Fox News and other stations are already asking whether or not our armed forces have equipment good enough to support their safe presence in Iraq.
I don’t buy the line from some on the left that these soldiers made their own calls regarding military service and should suffer quietly the consequences of their enrollment as spear-carriers for American empire. Those whose criminal negligence led us into this botched war in Iraq are not the soldiers — but rather those in civilian leadership.
If we have not armed our soldier’s vehicles with appropriate armor, if we are transporting them in ‘ancient helicopters’ as one commentator just said on Fox, then America is yet again showing the world — friends and enemies alike — our LIMITS.

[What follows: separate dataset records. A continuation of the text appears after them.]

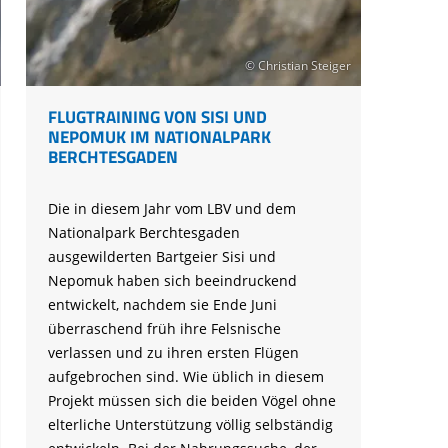
© Christian Steiger
FLUGTRAINING VON SISI UND
NEPOMUK IM NATIONALPARK
BERCHTESGADEN
Die in diesem Jahr vom LBV und dem
Nationalpark Berchtesgaden
ausgewilderten Bartgeier Sisi und
Nepomuk haben sich beeindruckend
entwickelt, nachdem sie Ende Juni
überraschend früh ihre Felsnische
verlassen und zu ihren ersten Flügen
aufgebrochen sind. Wie üblich in diesem
Projekt müssen sich die beiden Vögel ohne
elterliche Unterstützung völlig selbständig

This is such a mistake because other powerful players will not be able to resist their ambitions and will move to secure territory, dominance over ethnic minorities within their borders, the ingredients to a wide variety of WMDs, and many other nasty goals because America has knotted up its attention and military capacity in Iraq.
Friends will not trust our ability to deliver on our commitments — and foes will be more cavalier in their goals, thinking that America, while it talks a tough line, simply has too many self-inflicted constraints on its actions.
It shouldn’t be this way. I feel badly for these killed Marines and their families — and for the many other victims of this war.
John Kerry was right when he said that our engagement in Iraq was the “the wrong war in the wrong place at the wrong time,” but was wrong to not throw it back in Bush’s face when the President kept taunting him with these words.
Kerry should have stood his ground. Rahm Emanuel should be bolder. Howard Dean, who may be the next Chair of the DNC, never had to evolve to this position.
Democrats, in their efforts to adopt a new toughness in their foreign policy as Peter Beinart has suggested, need to avoid being seduced by the cosmetics of “toughness” which confuses attitude with effectiveness. The smart thing to do was to hide the boundary lines of American military and financial capacity. Bush and those who supported his decision made a stupid and ill-informed choice because American interests have been terribly undermined by showing all our limits. American power is deflating because of these unwise decisions.
And more than 1,300 Americans are dead, more than 10,000 wounded — and with deaths and casualties on the Iraq side two orders of magnitude greater.
So, I salute those Marines who died. They should not have been there — not under the terms they are there now.
But the Dems are rolling over, with lots of theatricism and cat-calls about the war and its proponents, but they still give the President everything he wants — including Condi Rice’s confirmation as Secretary of State this morning.